**Required work**
Exactly the lines from the one containing "Shipping Policy" through the end of the listing below are required, restated word for word and without pictures.

**Excerpted data**
——
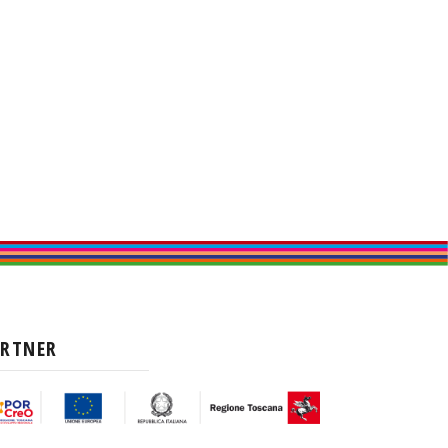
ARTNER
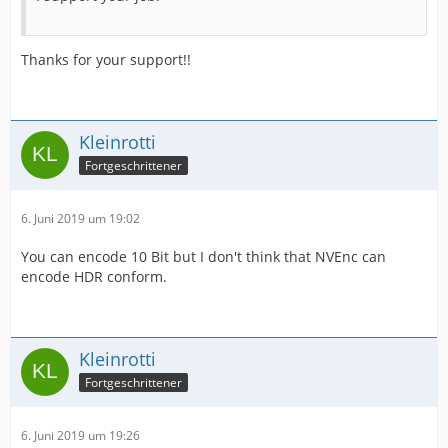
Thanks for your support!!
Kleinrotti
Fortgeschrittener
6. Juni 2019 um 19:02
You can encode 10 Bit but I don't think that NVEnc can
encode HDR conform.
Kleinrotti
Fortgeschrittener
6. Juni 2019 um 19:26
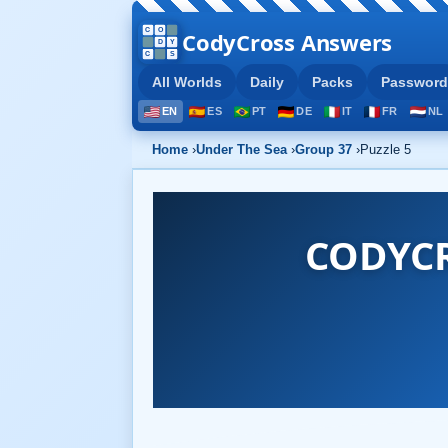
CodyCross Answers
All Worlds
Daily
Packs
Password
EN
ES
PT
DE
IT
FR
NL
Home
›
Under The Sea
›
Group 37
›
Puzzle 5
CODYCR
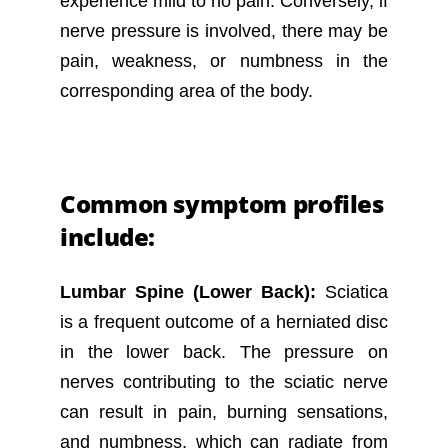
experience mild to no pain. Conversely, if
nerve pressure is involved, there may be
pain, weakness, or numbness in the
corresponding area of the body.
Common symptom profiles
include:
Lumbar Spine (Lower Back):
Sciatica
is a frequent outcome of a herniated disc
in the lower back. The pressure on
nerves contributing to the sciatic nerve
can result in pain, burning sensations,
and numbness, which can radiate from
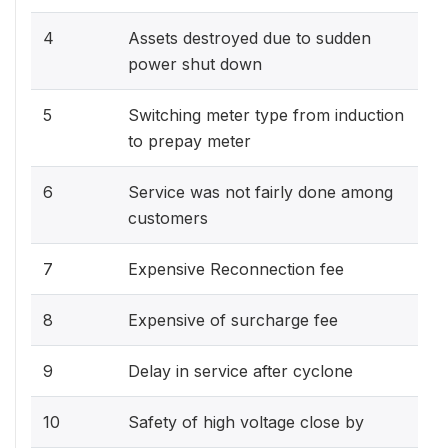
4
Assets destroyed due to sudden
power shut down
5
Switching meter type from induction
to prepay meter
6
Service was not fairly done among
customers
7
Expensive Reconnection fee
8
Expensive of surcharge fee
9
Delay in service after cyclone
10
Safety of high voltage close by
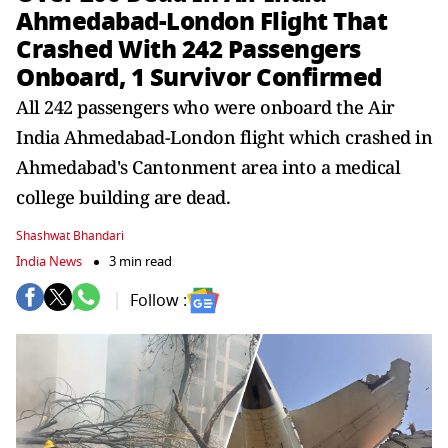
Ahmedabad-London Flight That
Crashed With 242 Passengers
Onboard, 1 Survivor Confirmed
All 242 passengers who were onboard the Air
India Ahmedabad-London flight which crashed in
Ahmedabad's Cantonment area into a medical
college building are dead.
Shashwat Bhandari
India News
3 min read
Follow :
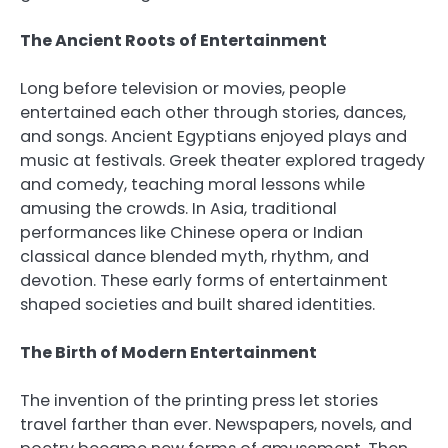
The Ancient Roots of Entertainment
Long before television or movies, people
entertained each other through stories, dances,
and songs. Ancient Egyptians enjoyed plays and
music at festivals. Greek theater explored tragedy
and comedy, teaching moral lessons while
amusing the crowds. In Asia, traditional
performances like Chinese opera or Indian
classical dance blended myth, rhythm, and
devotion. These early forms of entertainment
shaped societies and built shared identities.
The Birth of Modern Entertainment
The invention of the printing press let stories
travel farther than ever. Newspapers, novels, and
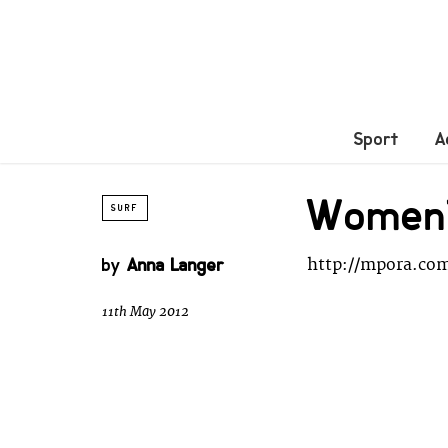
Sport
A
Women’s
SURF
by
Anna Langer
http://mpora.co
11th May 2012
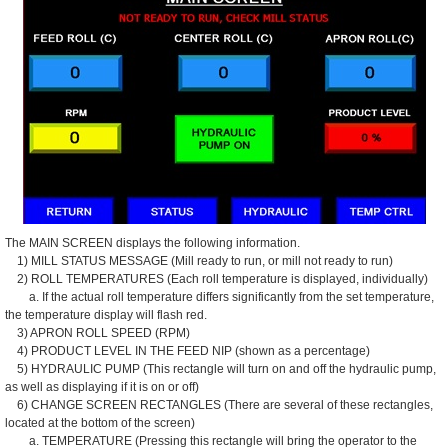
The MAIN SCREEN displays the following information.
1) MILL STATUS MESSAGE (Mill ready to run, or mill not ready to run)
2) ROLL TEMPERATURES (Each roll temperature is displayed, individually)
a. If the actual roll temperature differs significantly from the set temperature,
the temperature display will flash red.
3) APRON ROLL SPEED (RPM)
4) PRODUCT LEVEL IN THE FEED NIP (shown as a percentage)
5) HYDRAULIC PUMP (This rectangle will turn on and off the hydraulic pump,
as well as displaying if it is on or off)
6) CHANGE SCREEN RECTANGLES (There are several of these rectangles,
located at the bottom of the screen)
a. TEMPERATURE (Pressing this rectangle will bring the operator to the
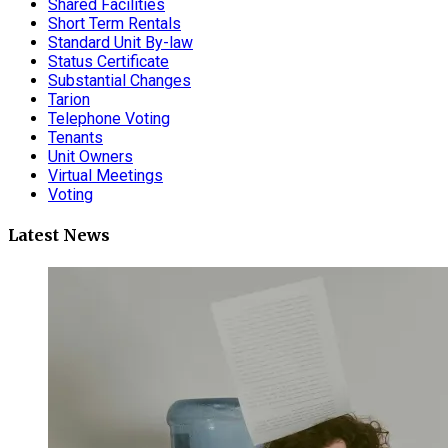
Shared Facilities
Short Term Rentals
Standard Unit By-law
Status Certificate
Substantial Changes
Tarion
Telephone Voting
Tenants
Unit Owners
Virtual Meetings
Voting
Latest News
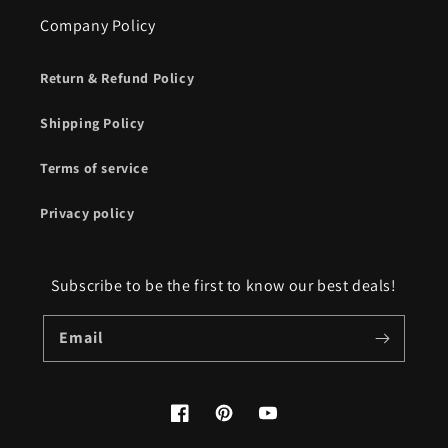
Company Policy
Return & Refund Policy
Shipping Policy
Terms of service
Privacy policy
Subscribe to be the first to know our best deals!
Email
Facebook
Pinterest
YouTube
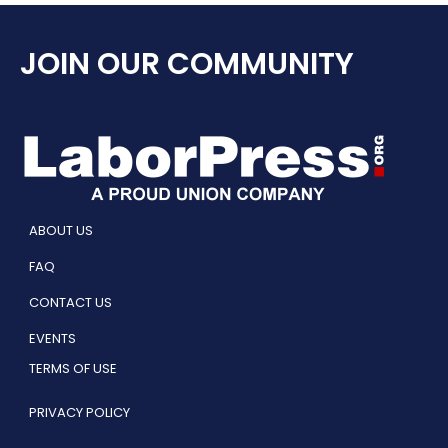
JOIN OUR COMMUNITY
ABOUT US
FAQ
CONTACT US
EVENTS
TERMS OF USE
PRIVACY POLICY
——
**Written answer**
Shipping Policy
Terms of service
Privacy policy
Subscribe to be the first to know our best deals!
Email
Facebook
Pinterest
YouTube
JOIN OUR COMMUNITY
ABOUT US
FAQ
CONTACT US
EVENTS
TERMS OF USE
PRIVACY POLICY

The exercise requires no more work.